Another viewpoint ...

Michael Daugherty’s tuba concerto Reflections on the Mississippi is the kind of music that any concert audience will like. Colourfully scored, full of Americana tune, and unironically populist, it divides into four movements of music that reflects on scenic vistas and the stories of Mark Twain. The first movement is a slow one, the tuba intoning the theme over lots of writing for glockenspiel and other percussion. Then we get the scherzo, which follows Copland and Bernstein closely. You’ll hear a lot of the fight scenes from West Side Story and the dramatic shootouts from Copland’s westerns.

Next is a “Prayer,” a cinematic score which combines church bells, hymn-like tunes and a climax where the tuba sings alongside massed violins. Hints of blues tease at the raucous finale, with its folk influences from Cajun country.

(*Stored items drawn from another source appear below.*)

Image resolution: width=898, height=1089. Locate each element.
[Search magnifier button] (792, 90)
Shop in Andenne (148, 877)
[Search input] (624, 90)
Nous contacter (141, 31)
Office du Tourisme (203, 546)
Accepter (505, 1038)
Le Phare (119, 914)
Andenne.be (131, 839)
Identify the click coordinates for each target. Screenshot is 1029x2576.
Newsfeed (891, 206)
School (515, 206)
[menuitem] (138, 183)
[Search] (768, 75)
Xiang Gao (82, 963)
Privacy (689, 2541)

All in all, this is a very Daugherty score. It’s so populist, so ready-made for movies and so heavy on percussion batteries that it will provide great delight to those who find most contemporary music hostile and inaccessible. On the other hand, snobs and connoisseurs may turn their noses up at the abundant tunes, splashy orchestrations and emotional detachment. Either way, you have to admire Daugherty’s conquest of the difficulty of writing a tuba concerto. The tuba part is terrific: blessed with great melodies, exploring the instrument’s entire range, challenging the soloist, and fun to hear. You certainly never tire of tuba, especially since Carol Jantsch, principal tuba player of the Philadelphia Orchestra, is so good. Jantsch, who is just 29 years old, is phenomenally talented and gives this performance everything she’s got. Jantsch will be touring the piece, starting with her own Philadelphia Orchestra.

The coupling is Shostakovich’s Ninth Symphony; I’m not sure why. Copland’s Billy the Kid and Bernstein’s Symphonic Dances would have made more sense, given the similarities of musical language. Maybe they would have been unflattering to Daugherty, since the rewards of his piece are mostly on the surface level. I must agree with a critic elsewhere who points out that although the Shostakovich performance is consistently very fine and most solos are on-point, tempos are slow in every single movement, probably to protect the student orchestra from running off the rails.

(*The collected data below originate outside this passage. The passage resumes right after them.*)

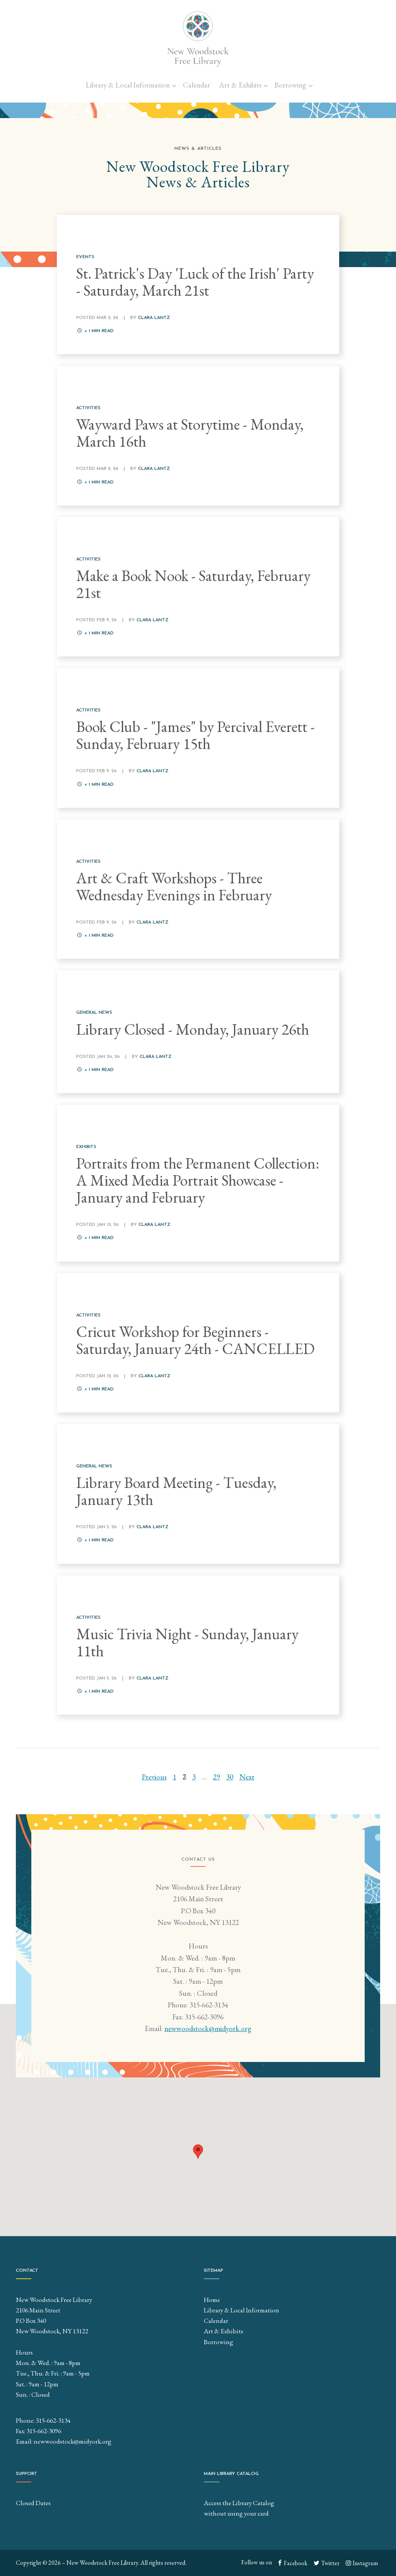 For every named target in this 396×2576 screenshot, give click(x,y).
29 (216, 1777)
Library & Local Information (128, 85)
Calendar (196, 85)
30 (229, 1777)
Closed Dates (33, 2503)
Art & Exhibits (240, 85)
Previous (154, 1777)
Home (212, 2299)
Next (246, 1777)
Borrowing (290, 85)
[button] (198, 2151)
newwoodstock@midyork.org (207, 2029)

The Temple University Symphony is yet more proof that American conservatories have remarkably high standards for their student ensembles. The Shostakovich recording will probably be nobody’s favourite, but they are doing a great service by letting us hear Michael Daugherty’s tuba concerto. This release, from Temple University’s own music department, is basically a glorified envelope with the CD in one pouch and artist biographies in the other. The recorded sound is surprisingly good and totally professional, but do I hear somebody talking at track 5, 3:52?

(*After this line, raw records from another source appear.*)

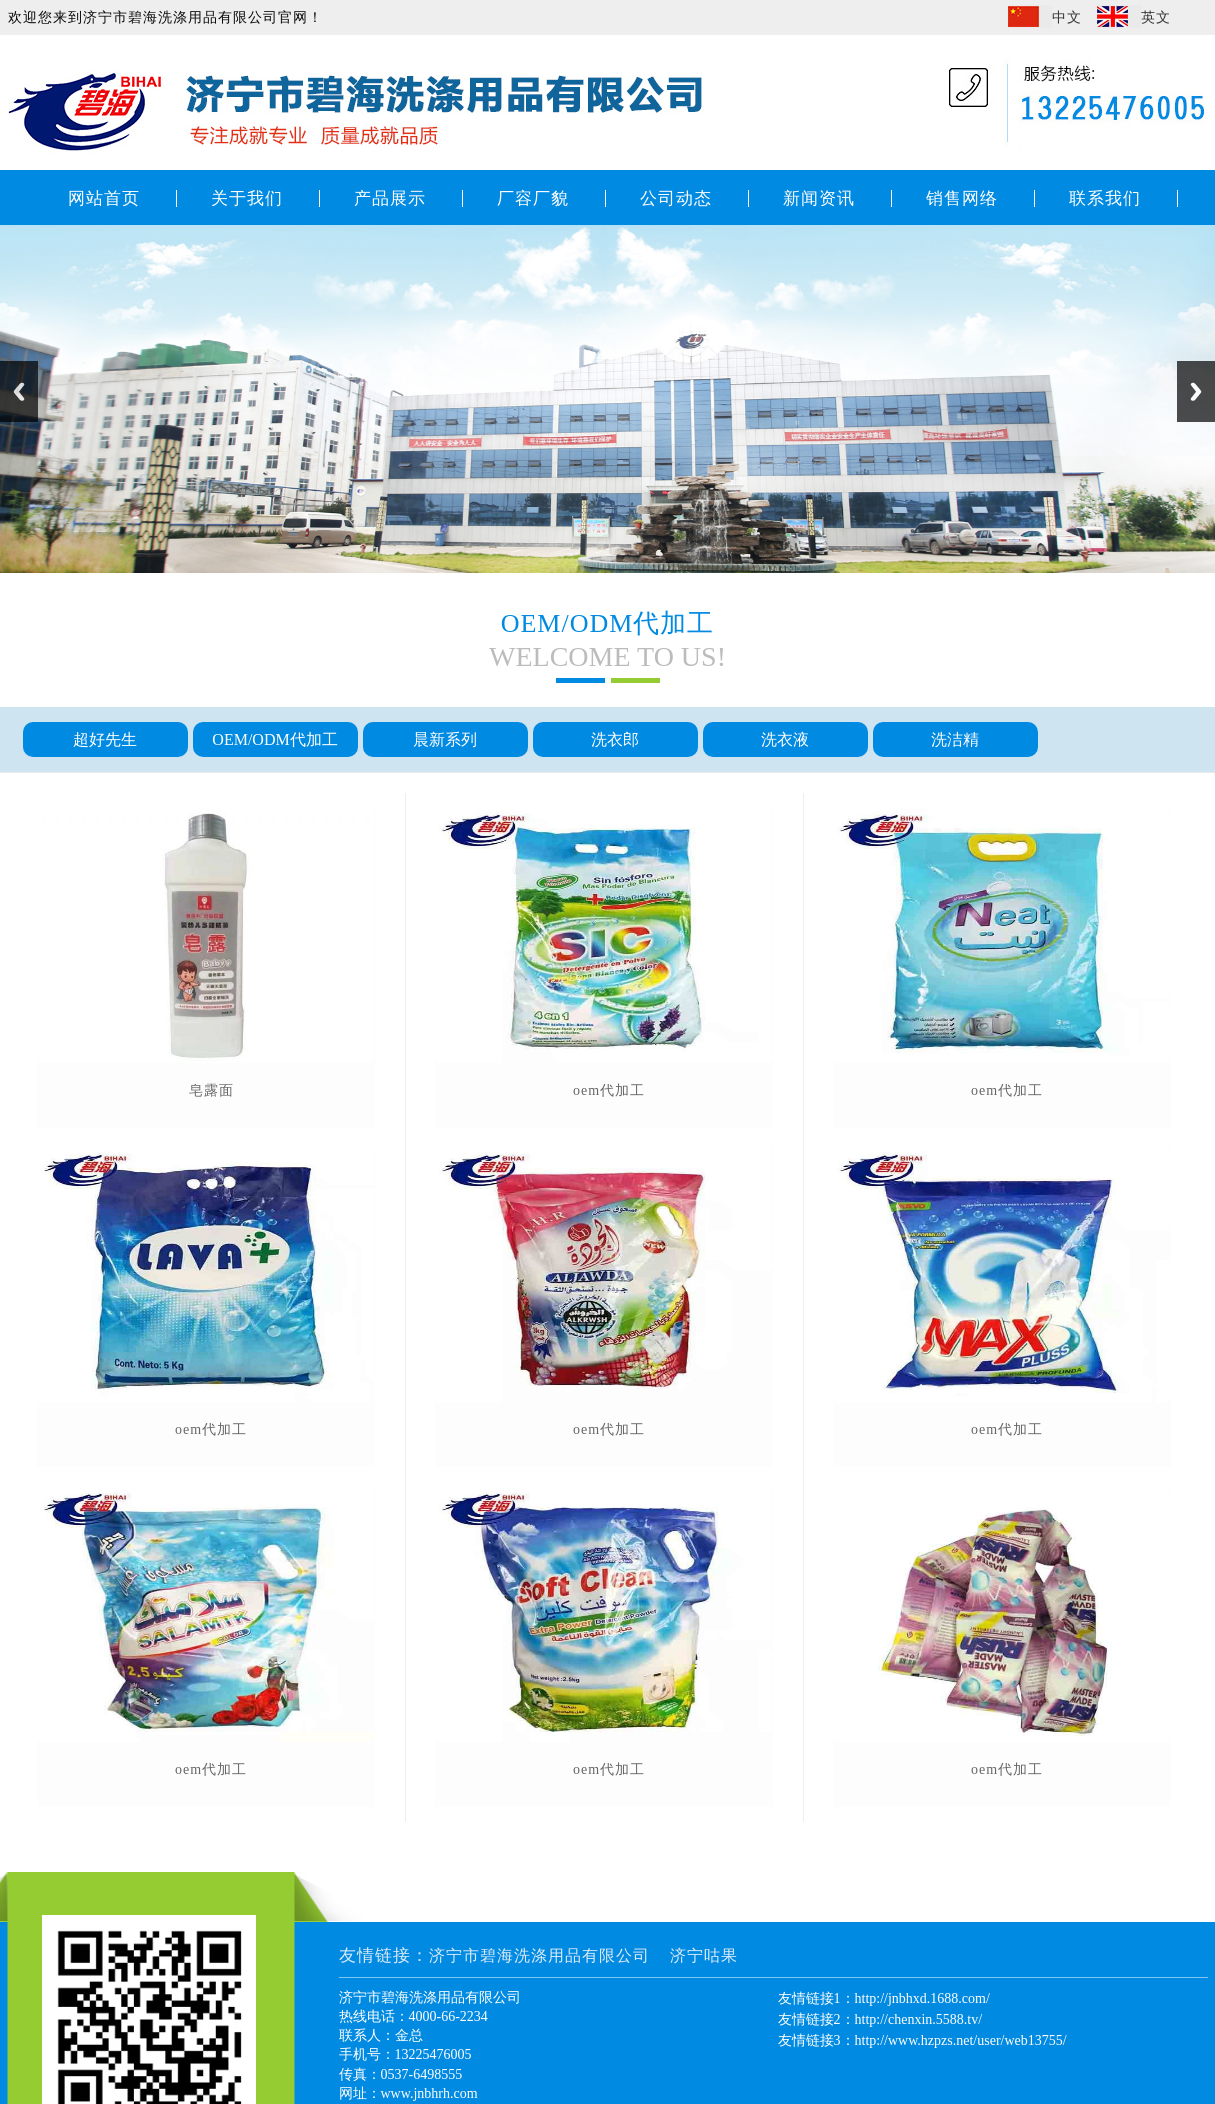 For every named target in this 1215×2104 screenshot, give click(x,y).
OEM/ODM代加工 (274, 739)
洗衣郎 (615, 739)
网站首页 (104, 198)
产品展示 (390, 198)
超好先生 (105, 739)
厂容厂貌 (533, 198)
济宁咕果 (704, 1955)
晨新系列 (445, 739)
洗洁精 (955, 739)
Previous (19, 391)
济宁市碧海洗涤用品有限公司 (539, 1955)
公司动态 (676, 198)
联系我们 (1105, 198)
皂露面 (211, 1090)
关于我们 (247, 198)
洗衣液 (785, 739)
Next (1196, 391)
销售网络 (962, 198)
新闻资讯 (819, 198)
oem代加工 (211, 1429)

Michael Daugherty is trying his darnedest to be the most American of American composers. He’s already written a symphony about Superman, a musical portrait of Mount Rushmore, a percussion concerto called “UFO”, tributes to Route 66, and a celebration of Detroit. All of it lacks the depth and meaning of the best Bernstein, Copland or Barber, which Daugherty compensates for by out-glitzing them all. I guess that makes him a fitting composer for our time.